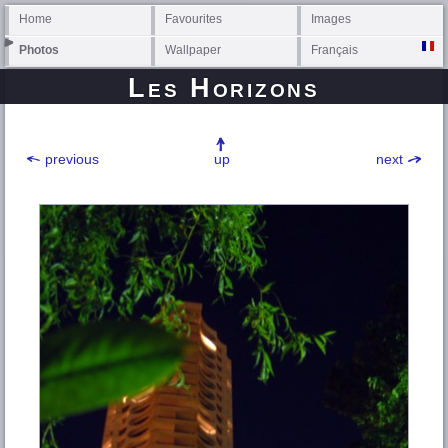
Home
Favourites
Images
Photos
Wallpaper
Français
Les Horizons
previous
up
next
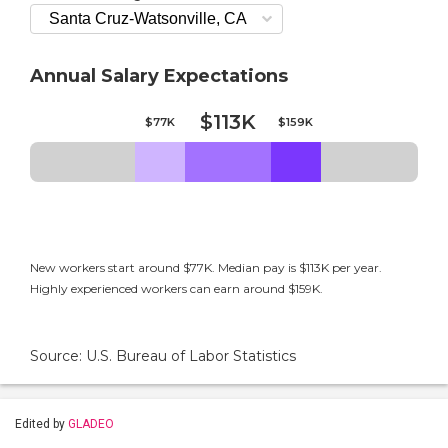
Annual Salary Expectations
$113K
$77K
$159K
New workers start around $77K. Median pay is $113K per year.
Highly experienced workers can earn around $159K.
Source: U.S. Bureau of Labor Statistics
Edited by
GLADEO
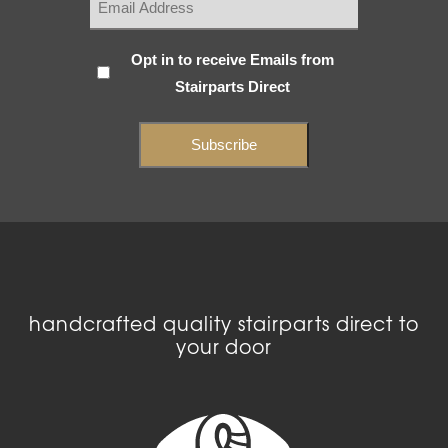
Subscribe
Opt in to receive Emails from
Stairparts Direct
(Required)
handcrafted quality stairparts direct to
your door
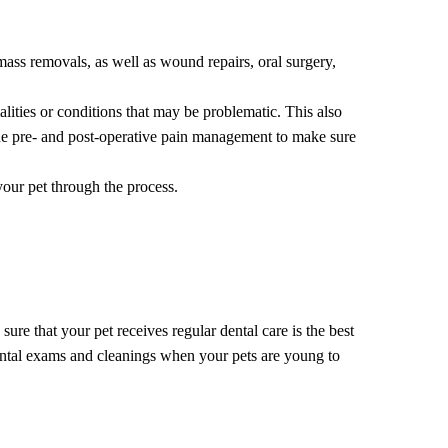
 mass removals, as well as wound repairs, oral surgery,
lities or conditions that may be problematic. This also
vide pre- and post-operative pain management to make sure
your pet through the process.
ure that your pet receives regular dental care is the best
dental exams and cleanings when your pets are young to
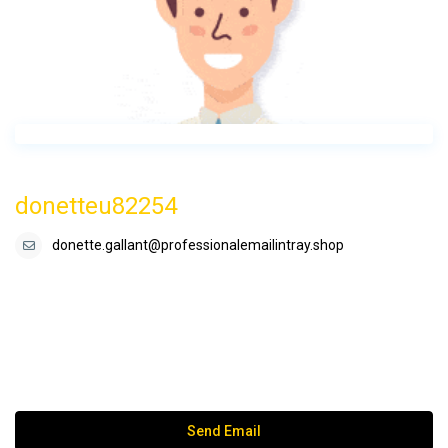
donetteu82254
donette.gallant@professionalemailintray.shop
Send Email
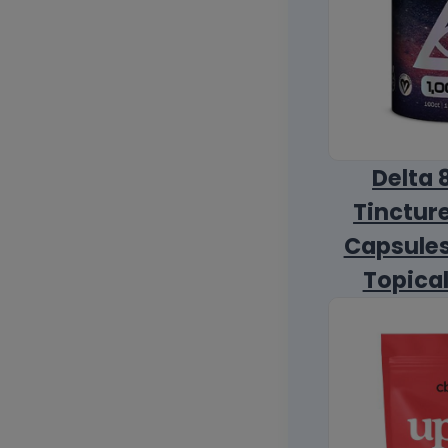
Delta 
Tincture
Capsules
Topica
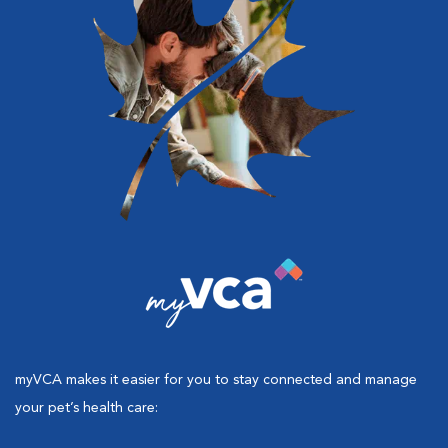
myVCA makes it easier for you to stay connected and manage
your pet’s health care:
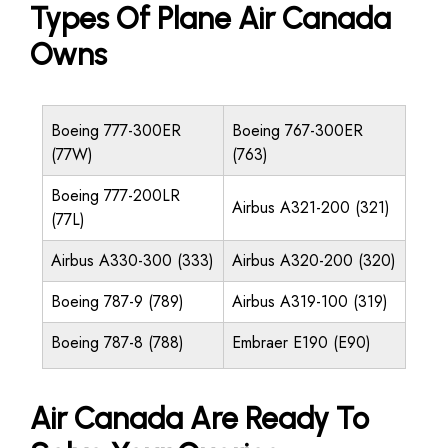
Types Of Plane Air Canada
Owns
Boeing 777-300ER
Boeing 767-300ER
(77W)
(763)
Boeing 777-200LR
Airbus A321-200 (321)
(77L)
Airbus A330-300 (333)
Airbus A320-200 (320)
Boeing 787-9 (789)
Airbus A319-100 (319)
Boeing 787-8 (788)
Embraer E190 (E90)
Air Canada Are Ready To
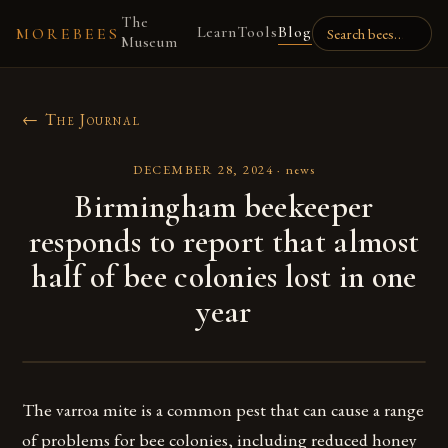
The
Learn
Tools
Blog
MOREBEES
Museum
← The Journal
DECEMBER 28, 2024
·
news
Birmingham beekeeper
responds to report that almost
half of bee colonies lost in one
year
The varroa mite is a common pest that can cause a range
of problems for bee colonies, including reduced honey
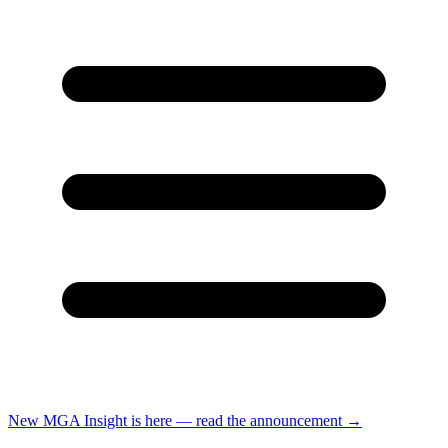
New
MGA Insight is here — read the announcement
→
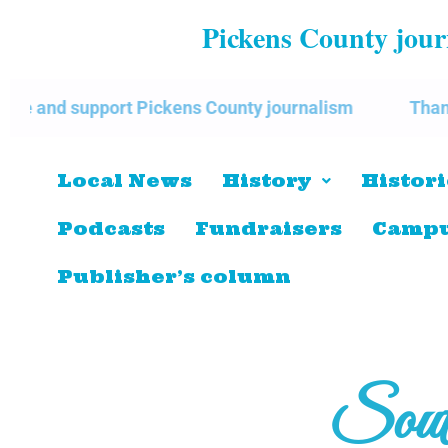
Pickens County journ
pport Pickens County journalism
Thank you for su
Local News
History
Histori
Podcasts
Fundraisers
Campu
Publisher’s column
Sout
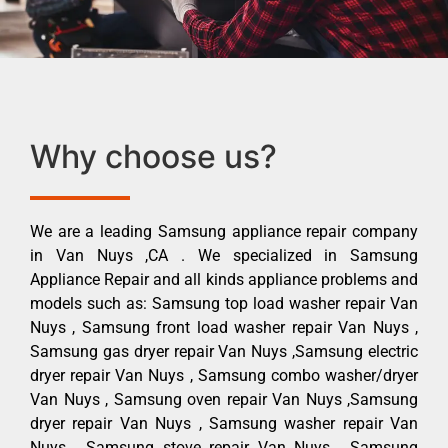
Why choose us?
We are a leading Samsung appliance repair company
in Van Nuys ,CA . We specialized in Samsung
Appliance Repair and all kinds appliance problems and
models such as: Samsung top load washer repair Van
Nuys , Samsung front load washer repair Van Nuys ,
Samsung gas dryer repair Van Nuys ,Samsung electric
dryer repair Van Nuys , Samsung combo washer/dryer
Van Nuys , Samsung oven repair Van Nuys ,Samsung
dryer repair Van Nuys , Samsung washer repair Van
Nuys , Samsung stove repair Van Nuys , Samsung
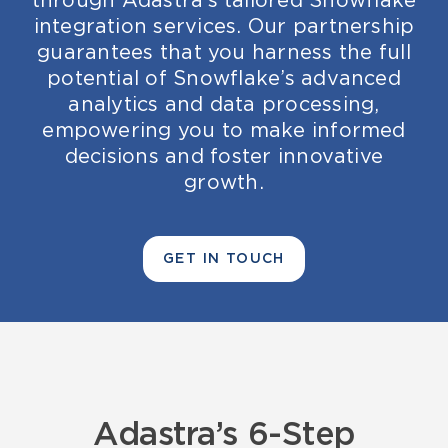
through Adastra’s tailored Snowflake
integration services. Our partnership
guarantees that you harness the full
potential of Snowflake’s advanced
analytics and data processing,
empowering you to make informed
decisions and foster innovative
growth.
GET IN TOUCH
Adastra’s
6-
Ste
p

==================================================

Would you write out all of the records exactly, omitting the pictures?

Home
Favourites
Images
Photos
Wallpaper
Français
Les Horizons
previous
up
next
Annual Salary Expectations
$113K
$77K
$159K
New workers start around $77K. Median pay is $113K per year.
Highly experienced workers can earn around $159K.
Source: U.S. Bureau of Labor Statistics
Edited by
GLADEO
Subscribe
Opt in to receive Emails from
Stairparts Direct
(Required)
handcrafted quality stairparts direct to
your door
 mass removals, as well as wound repairs, oral surgery,
lities or conditions that may be problematic. This also
vide pre- and post-operative pain management to make sure
your pet through the process.
ure that your pet receives regular dental care is the best
dental exams and cleanings when your pets are young to
donetteu82254
donette.gallant@professionalemailintray.shop
Send Email
Delta 
Tincture
Capsules
Topica
myVCA makes it easier for you to stay connected and manage
your pet’s health care:
Types Of Plane Air Canada
Owns
Boeing 777-300ER
Boeing 767-300ER
(77W)
(763)
Boeing 777-200LR
Airbus A321-200 (321)
(77L)
Airbus A330-300 (333)
Airbus A320-200 (320)
Boeing 787-9 (789)
Airbus A319-100 (319)
Boeing 787-8 (788)
Embraer E190 (E90)
Air Canada Are Ready To
The
Learn
Tools
Blog
MOREBEES
Museum
← The Journal
DECEMBER 28, 2024
·
news
Birmingham beekeeper
responds to report that almost
half of bee colonies lost in one
year
The varroa mite is a common pest that can cause a range
of problems for bee colonies, including reduced honey
New
MGA Insight is here — read the announcement
→
Pickens County journ
pport Pickens County journalism
Thank you for su
Local News
History
Histori
Podcasts
Fundraisers
Campu
Publisher’s column
Sout
Why choose us?
We are a leading Samsung appliance repair company
in Van Nuys ,CA . We specialized in Samsung
Appliance Repair and all kinds appliance problems and
models such as: Samsung top load washer repair Van
Nuys , Samsung front load washer repair Van Nuys ,
Samsung gas dryer repair Van Nuys ,Samsung electric
dryer repair Van Nuys , Samsung combo washer/dryer
Van Nuys , Samsung oven repair Van Nuys ,Samsung
dryer repair Van Nuys , Samsung washer repair Van
Nuys , Samsung stove repair Van Nuys , Samsung
through Adastra’s tailored Snowflake
integration services. Our partnership
guarantees that you harness the full
potential of Snowflake’s advanced
analytics and data processing,
empowering you to make informed
decisions and foster innovative
growth.
GET IN TOUCH
Adastra’s
6-
Ste
p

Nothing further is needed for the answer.